I got to know him better over the years, and he came to work with me after 2000 when his time with The Brunswick News had ended. I was looking for correspondents to supplement our small Georgia staff and I contacted Mike. He walked into my office where I told him I needed someone to cover local governments, write some features and, occasionally, some crime and courts. I told him what we would pay, and it wasn’t much. Instead of asking for more money, he asked, “How many stories can I do?” And we were off.
He seemed equally comfortable covering the governor or the Brantley County Commission, but he probably preferred Brantley County. He was an editor’s dream. He’d turn a story quickly and his work required little editing.
I’d call him about a story and he’d sometimes say he’d do it, but he had to paint a wall first or tear down a shed.
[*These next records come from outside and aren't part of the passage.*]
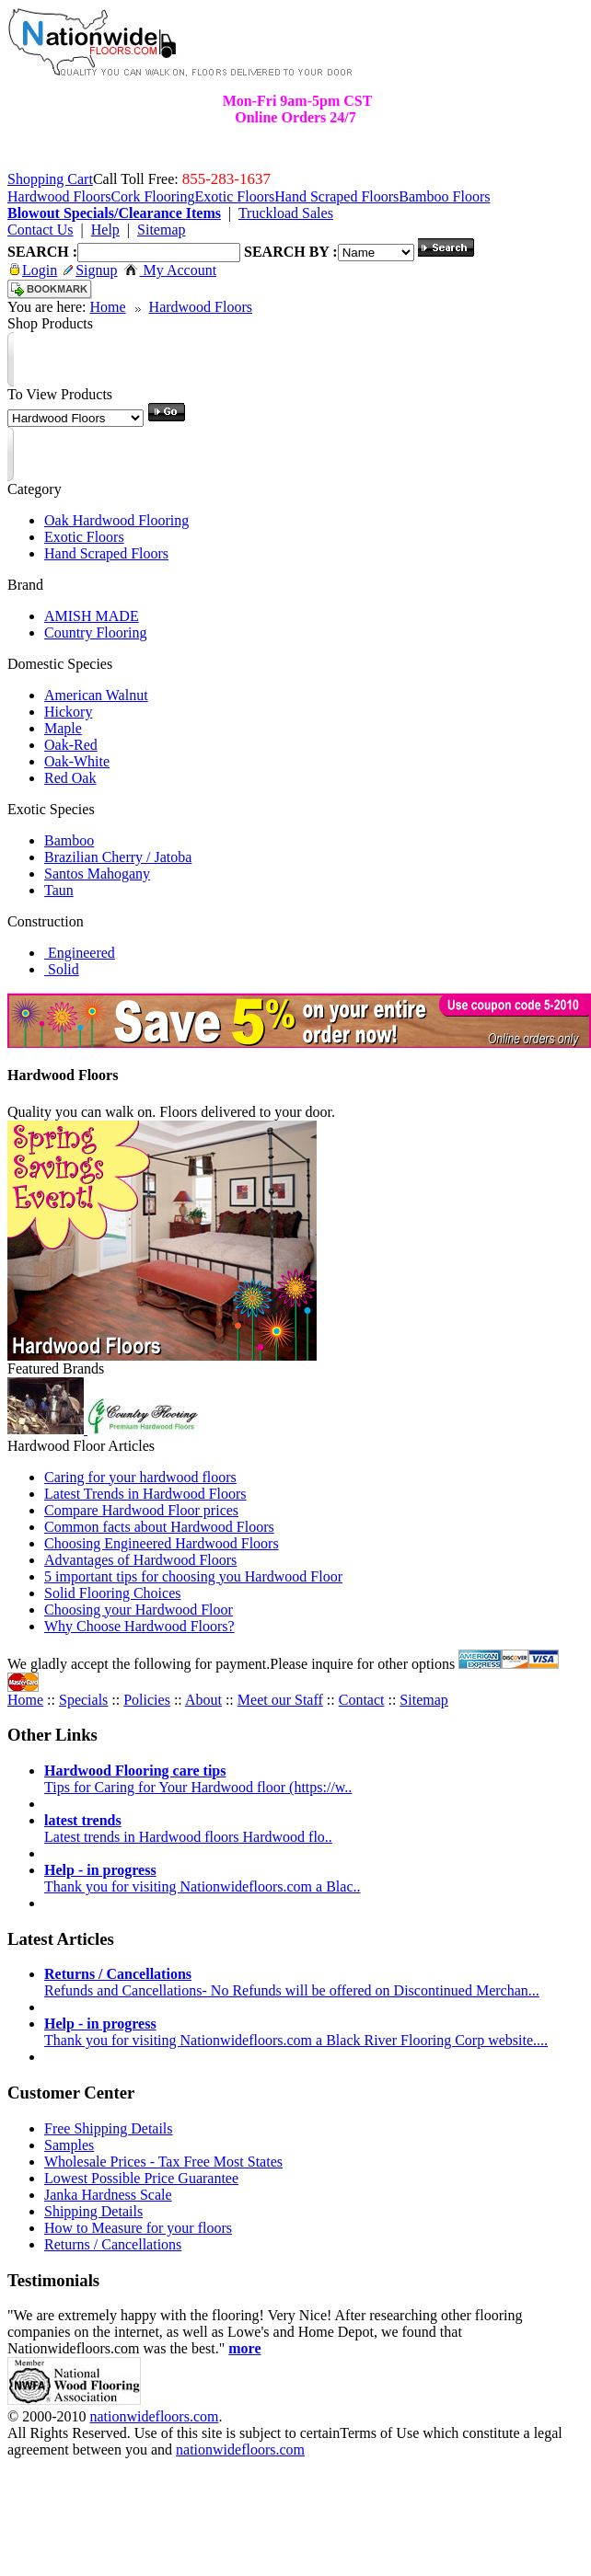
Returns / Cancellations (112, 2244)
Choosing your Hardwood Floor (138, 1609)
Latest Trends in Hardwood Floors (145, 1493)
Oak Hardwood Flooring (116, 520)
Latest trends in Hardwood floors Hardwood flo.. (188, 1828)
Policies (146, 1700)
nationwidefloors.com (153, 2416)
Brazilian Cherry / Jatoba (117, 857)
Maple (63, 728)
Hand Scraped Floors (106, 553)
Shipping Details (93, 2211)
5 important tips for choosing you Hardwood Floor (193, 1576)
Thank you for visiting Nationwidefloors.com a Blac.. (202, 1878)
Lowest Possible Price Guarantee (141, 2178)
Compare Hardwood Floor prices (141, 1510)
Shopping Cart (50, 179)
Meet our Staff (280, 1700)
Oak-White (77, 761)
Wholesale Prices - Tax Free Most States (163, 2161)
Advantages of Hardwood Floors (140, 1560)
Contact (362, 1700)
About (203, 1700)
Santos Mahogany (97, 873)
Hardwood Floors (200, 307)
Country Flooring (95, 632)
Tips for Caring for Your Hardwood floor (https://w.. (198, 1779)
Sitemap (423, 1700)
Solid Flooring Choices (112, 1593)
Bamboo (69, 840)
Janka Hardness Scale (108, 2194)
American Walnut (96, 695)
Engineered (79, 952)
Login (33, 270)
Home (107, 307)
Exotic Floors (84, 537)
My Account (170, 270)
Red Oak (70, 778)
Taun (59, 890)
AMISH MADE (91, 616)
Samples (69, 2145)
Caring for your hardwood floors (140, 1477)
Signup (90, 270)
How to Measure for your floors (138, 2228)
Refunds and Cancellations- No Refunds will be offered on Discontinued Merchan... (291, 1982)
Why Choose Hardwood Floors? (139, 1626)
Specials (83, 1700)
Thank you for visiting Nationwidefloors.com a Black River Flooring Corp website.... (296, 2032)
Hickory (68, 711)
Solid (61, 969)
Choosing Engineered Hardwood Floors (161, 1543)
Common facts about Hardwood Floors (159, 1527)
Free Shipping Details (108, 2128)
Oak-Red (71, 745)
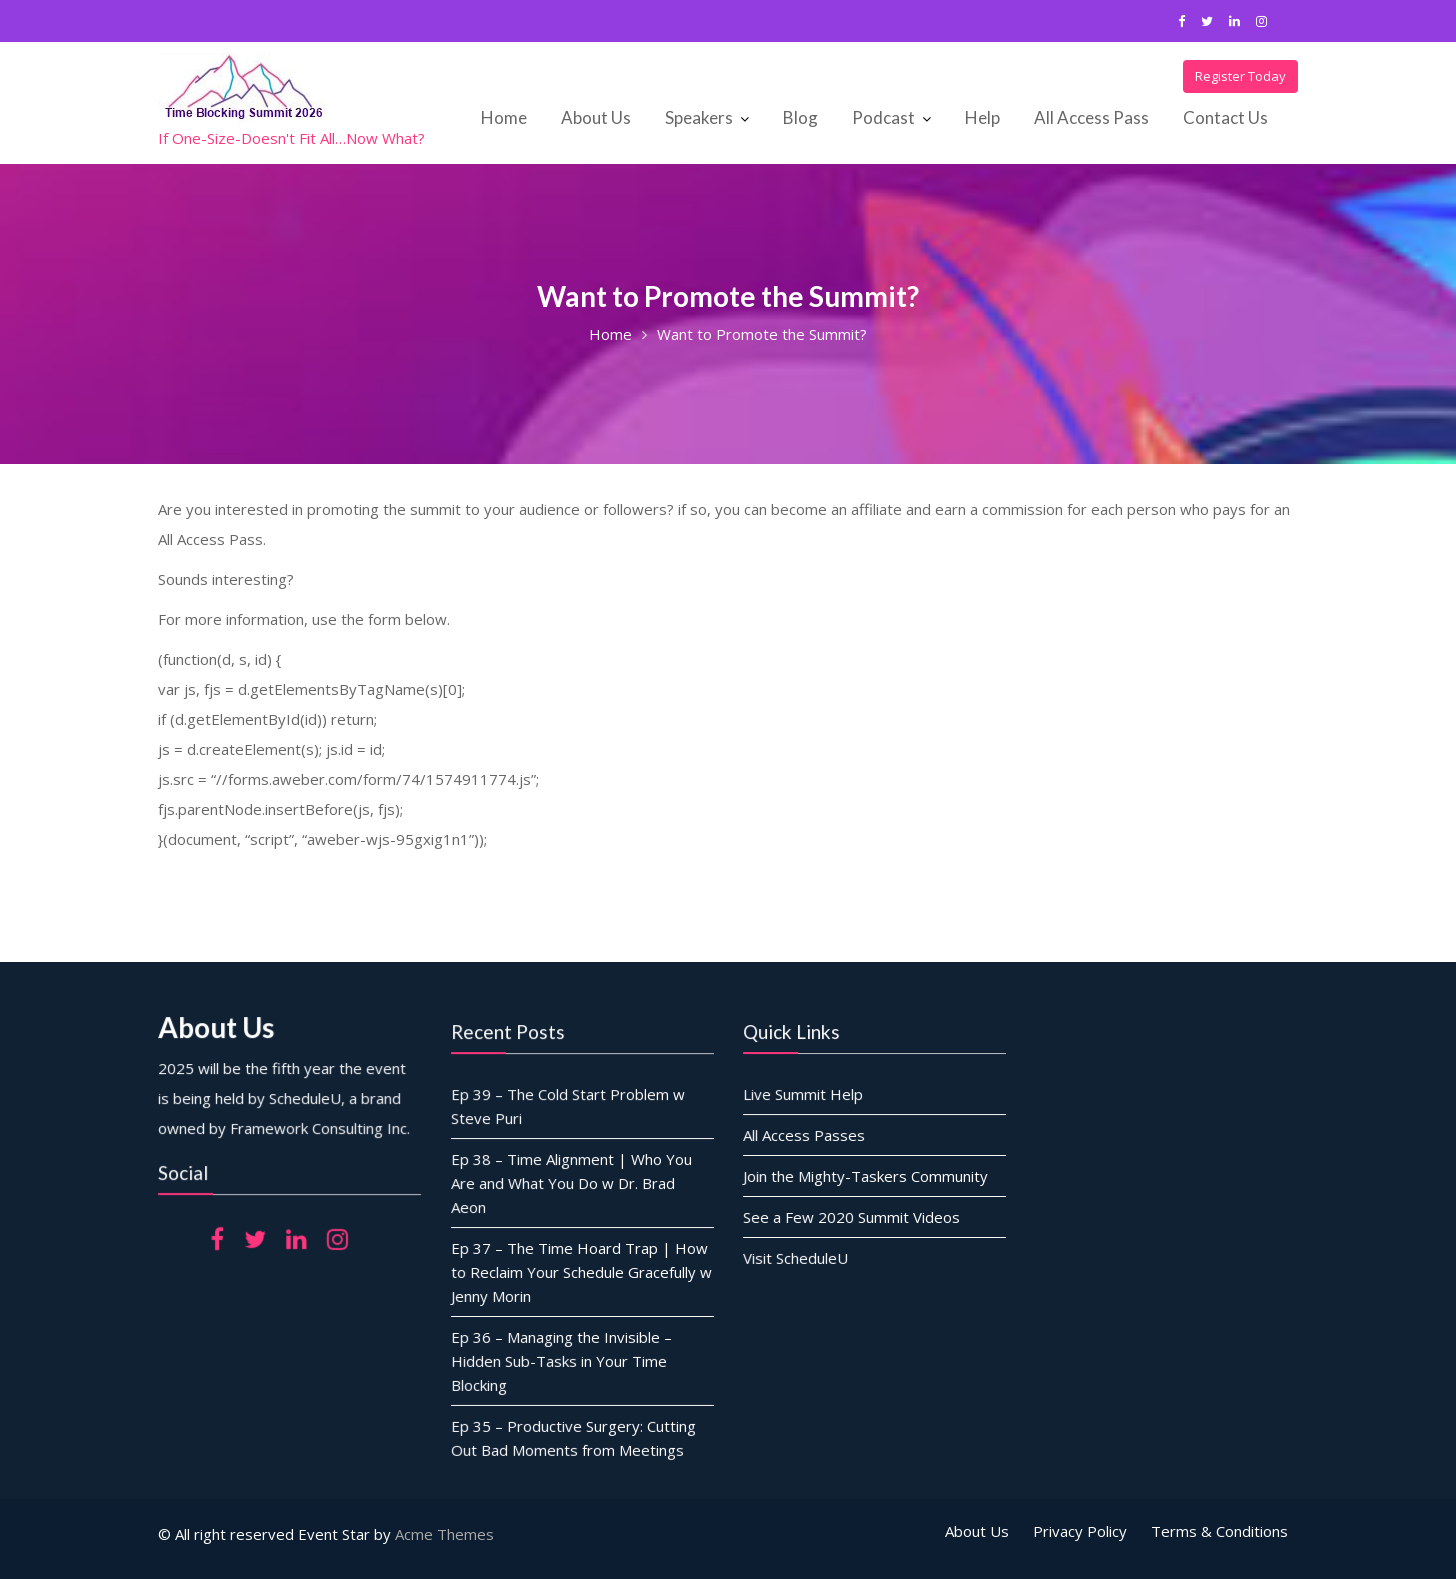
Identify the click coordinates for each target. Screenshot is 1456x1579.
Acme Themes (444, 1534)
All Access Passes (805, 1135)
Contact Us (1225, 117)
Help (982, 117)
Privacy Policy (1080, 1531)
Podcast (883, 117)
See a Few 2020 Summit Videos (852, 1215)
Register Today (1240, 76)
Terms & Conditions (1219, 1531)
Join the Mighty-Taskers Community (866, 1175)
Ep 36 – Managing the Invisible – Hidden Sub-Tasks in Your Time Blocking (561, 1358)
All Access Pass (1091, 117)
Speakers (699, 117)
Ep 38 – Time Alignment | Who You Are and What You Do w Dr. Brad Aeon (571, 1183)
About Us (596, 117)
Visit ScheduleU (797, 1256)
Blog (800, 117)
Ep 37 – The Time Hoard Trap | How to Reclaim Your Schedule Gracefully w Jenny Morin (580, 1270)
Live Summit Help (804, 1094)
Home (504, 117)
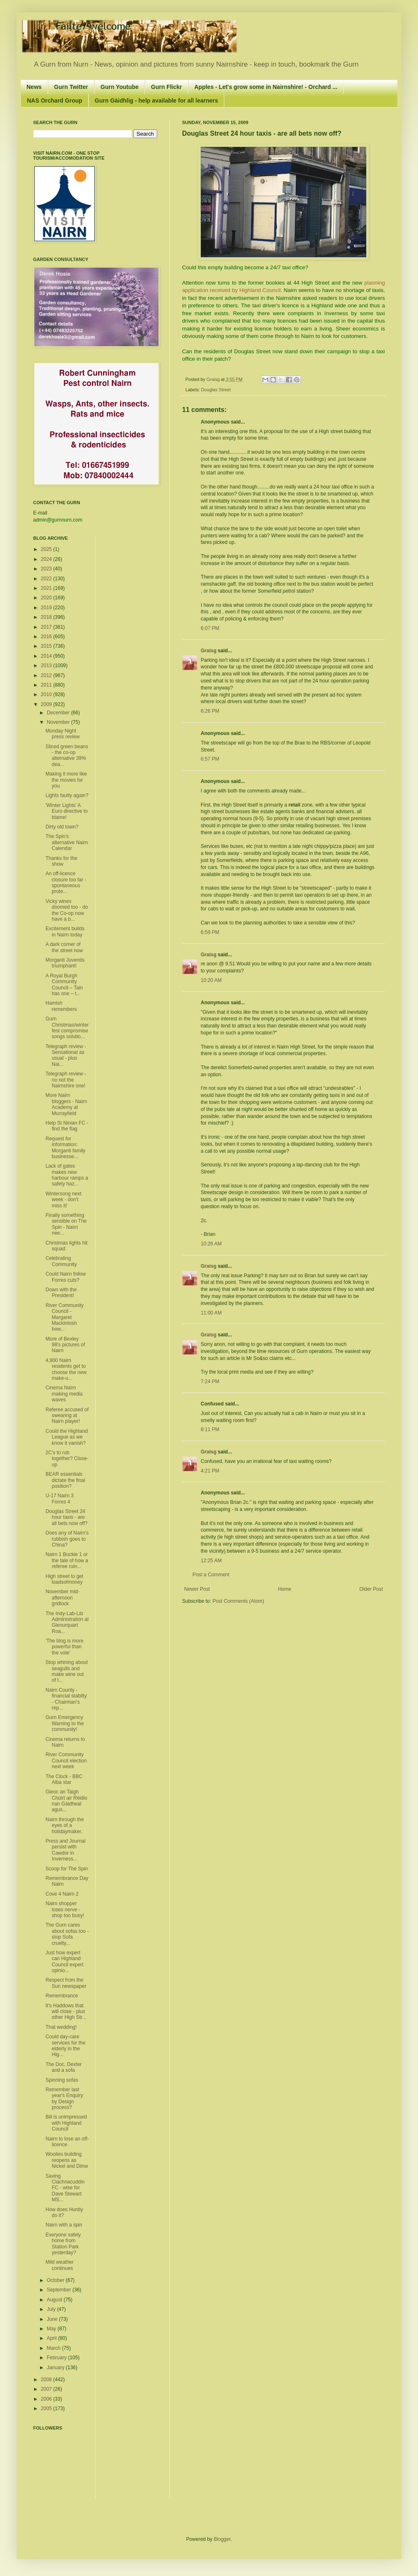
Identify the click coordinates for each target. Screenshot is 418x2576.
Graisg (214, 379)
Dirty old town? (62, 827)
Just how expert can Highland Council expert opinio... (65, 1961)
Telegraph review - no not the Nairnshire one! (66, 1080)
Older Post (371, 1589)
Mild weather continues (60, 2265)
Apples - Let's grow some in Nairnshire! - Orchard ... (266, 87)
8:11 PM (210, 1429)
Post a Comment (210, 1575)
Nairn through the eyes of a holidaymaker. (65, 1825)
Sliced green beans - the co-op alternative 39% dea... (67, 755)
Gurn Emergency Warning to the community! (65, 1723)
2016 (47, 636)
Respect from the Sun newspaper (66, 1983)
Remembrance (62, 1996)
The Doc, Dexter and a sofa (64, 2067)
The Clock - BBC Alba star (64, 1779)
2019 (47, 607)
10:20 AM (211, 980)
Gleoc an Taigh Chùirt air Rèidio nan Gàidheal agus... (66, 1800)
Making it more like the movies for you (66, 780)
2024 (47, 559)
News (34, 87)
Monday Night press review (62, 734)
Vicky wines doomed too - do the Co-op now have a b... (67, 910)
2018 (47, 617)
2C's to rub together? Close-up (67, 1459)
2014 (47, 656)
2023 (47, 569)
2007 (47, 2389)
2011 (47, 685)
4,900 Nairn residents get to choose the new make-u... (66, 1369)
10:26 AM (211, 1244)
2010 (47, 694)
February (57, 2358)
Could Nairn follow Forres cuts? (66, 1277)
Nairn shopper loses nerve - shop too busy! (65, 1909)
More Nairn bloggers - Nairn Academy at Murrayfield (66, 1104)
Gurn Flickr (166, 87)
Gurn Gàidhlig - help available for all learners (156, 100)
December (59, 713)
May (52, 2329)
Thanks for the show (61, 861)
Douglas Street (216, 389)
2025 (47, 549)
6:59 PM (210, 932)
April (52, 2338)
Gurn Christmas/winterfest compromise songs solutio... (67, 1027)
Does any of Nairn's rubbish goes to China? (67, 1539)
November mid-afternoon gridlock (62, 1597)
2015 (47, 646)
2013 (47, 665)
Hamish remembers (61, 1006)
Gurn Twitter (71, 87)
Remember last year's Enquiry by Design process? (64, 2098)
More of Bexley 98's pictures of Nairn (65, 1345)
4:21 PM (210, 1471)
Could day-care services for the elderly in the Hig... (65, 2045)
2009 (47, 704)
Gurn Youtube (120, 87)
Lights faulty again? (67, 795)
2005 (47, 2408)
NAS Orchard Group (54, 100)
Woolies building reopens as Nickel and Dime (67, 2160)
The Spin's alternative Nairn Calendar (67, 842)
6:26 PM (210, 711)
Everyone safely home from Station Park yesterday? (63, 2243)
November (59, 722)
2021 (47, 588)
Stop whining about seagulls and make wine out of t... (67, 1671)
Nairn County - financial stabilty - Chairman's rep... (66, 1699)
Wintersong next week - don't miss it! (64, 1200)
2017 (47, 627)
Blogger (222, 2539)
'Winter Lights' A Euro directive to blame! (67, 811)
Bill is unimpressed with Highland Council (66, 2123)
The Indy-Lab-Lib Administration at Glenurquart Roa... (67, 1622)
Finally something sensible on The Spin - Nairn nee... (66, 1224)
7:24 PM (210, 1381)
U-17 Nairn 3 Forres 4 (60, 1498)
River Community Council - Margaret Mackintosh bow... (65, 1317)
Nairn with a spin (64, 2225)
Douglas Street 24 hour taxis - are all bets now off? (67, 1517)
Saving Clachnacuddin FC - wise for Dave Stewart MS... (65, 2188)
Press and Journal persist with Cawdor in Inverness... (66, 1850)
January (56, 2367)
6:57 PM (210, 759)
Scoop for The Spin (67, 1869)
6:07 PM (210, 628)
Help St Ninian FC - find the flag (67, 1126)
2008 (47, 2379)
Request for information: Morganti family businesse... (65, 1147)
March (54, 2348)
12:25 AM (211, 1560)
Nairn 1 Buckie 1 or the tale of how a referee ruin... (67, 1560)
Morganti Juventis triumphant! (65, 963)
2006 (47, 2399)
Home (284, 1589)
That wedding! (61, 2027)
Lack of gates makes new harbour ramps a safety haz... (67, 1175)
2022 (47, 579)
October (56, 2280)
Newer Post (197, 1589)
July (52, 2309)
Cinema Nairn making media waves (64, 1394)
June (53, 2319)
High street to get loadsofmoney (64, 1579)
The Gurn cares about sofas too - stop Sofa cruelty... (67, 1934)
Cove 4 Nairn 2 (62, 1894)
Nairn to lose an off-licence (67, 2141)
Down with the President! (61, 1292)
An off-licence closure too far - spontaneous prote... (66, 882)
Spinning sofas (62, 2080)
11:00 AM (211, 1313)
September (59, 2290)
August (55, 2300)
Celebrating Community (61, 1261)
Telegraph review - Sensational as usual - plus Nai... (66, 1055)
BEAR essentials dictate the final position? (65, 1480)
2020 (47, 598)
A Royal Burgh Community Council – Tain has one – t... (64, 984)
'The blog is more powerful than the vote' (65, 1647)
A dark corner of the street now (64, 947)
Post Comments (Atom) (238, 1601)
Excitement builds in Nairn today (65, 931)
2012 (47, 675)
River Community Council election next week (66, 1760)
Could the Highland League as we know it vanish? (67, 1437)
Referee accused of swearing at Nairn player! (67, 1415)
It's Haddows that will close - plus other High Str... (66, 2012)
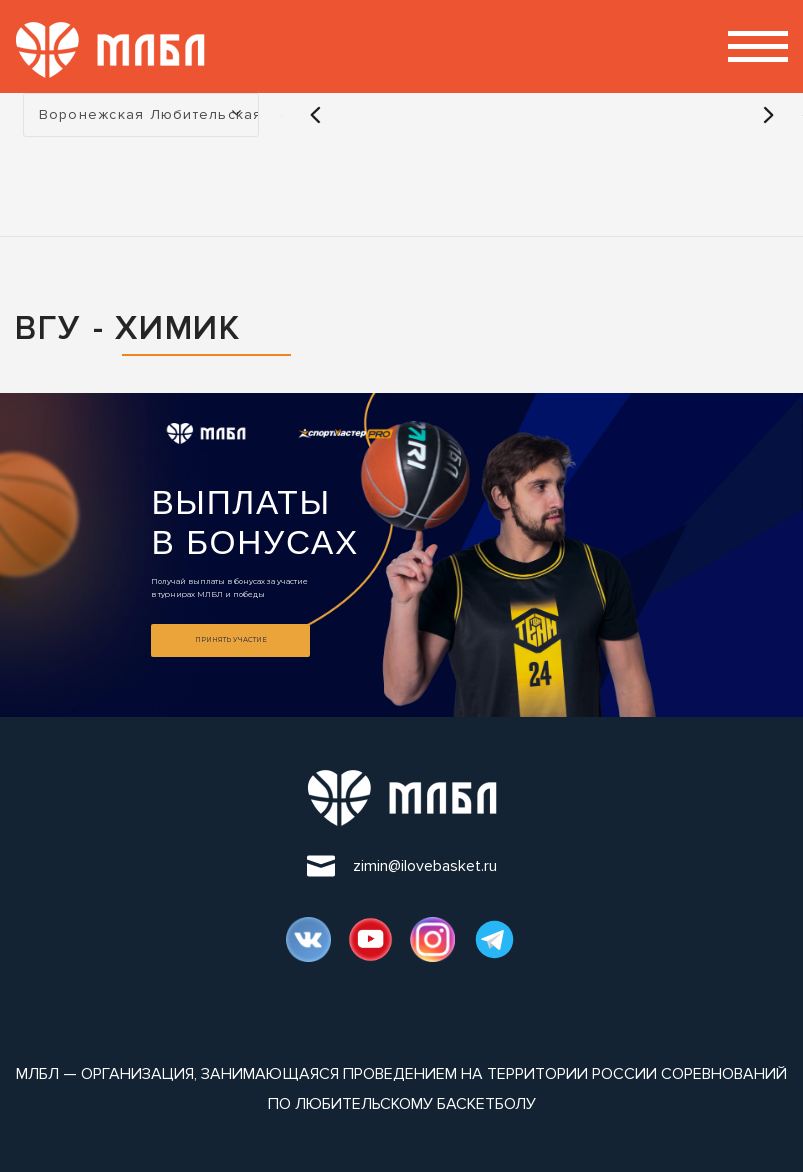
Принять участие (231, 640)
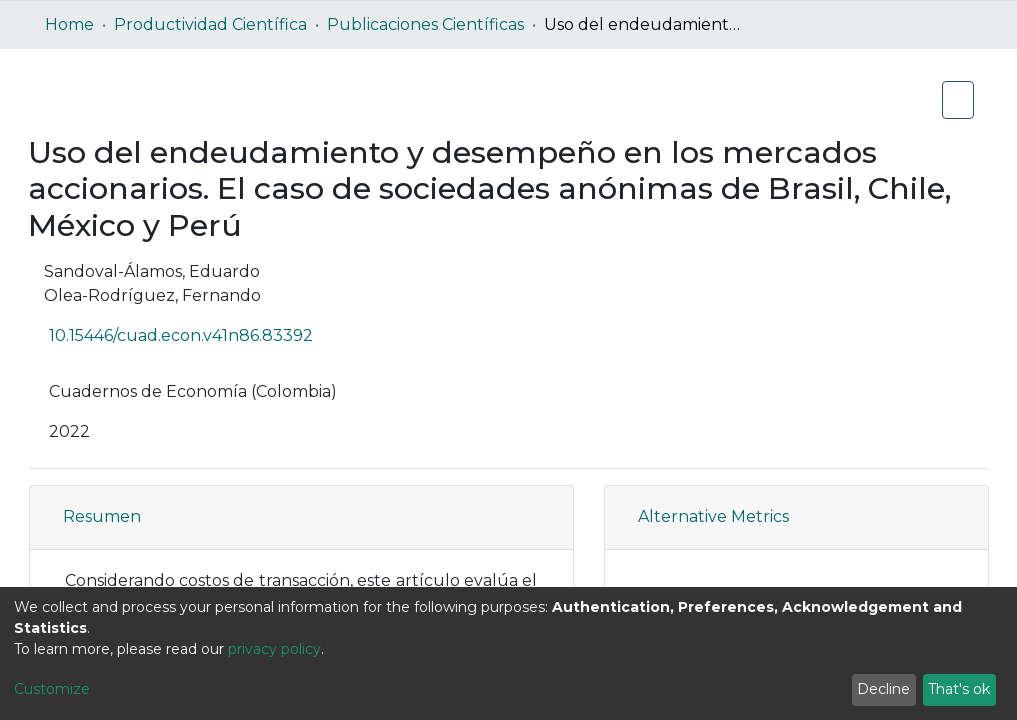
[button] (524, 516)
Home (69, 24)
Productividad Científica (210, 24)
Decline (883, 689)
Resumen (102, 516)
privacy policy (274, 649)
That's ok (959, 689)
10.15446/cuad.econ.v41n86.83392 (196, 335)
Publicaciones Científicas (425, 24)
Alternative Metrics (713, 516)
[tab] (301, 517)
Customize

As the Times-Union cut its newsroom budget, I had to cut back on my correspondents budget. That was about the time Mike started showing symptoms of ALS so there were days he couldn’t answer the call. I missed talking to him although anytime we talked politics, we argued like, well, Democrats and Republicans.
But over the years, we laughed far, far more than we quarreled. I miss those conversations usually poking fun at local politicians who thought winning an election somehow made them brilliant.
When we talked about travels, I always had a place I wanted to go. His answer was simple, “You should go.’’ The work will be here when you get back, he said. “You should go.”
Last week his family took a long-planned cruise together to Mexico and Havana, which his parents had visited in the 1950s. I’m sure they all wished Mike, who had planned to go, had been with them with his unflagging enthusiasm.
I look at the trip as a tribute to Mike who, had he been able to, would have told them in that bright way he had, “You should go.”
I hope to take his advice and go to some of those high places we both loved where the air is clean, the only sounds are the soft thuds of your steps, your breath and the wind sighing through the needles and leaves.
In that quiet, I’ll thank God for the beauty and for the gift of friends like Mike.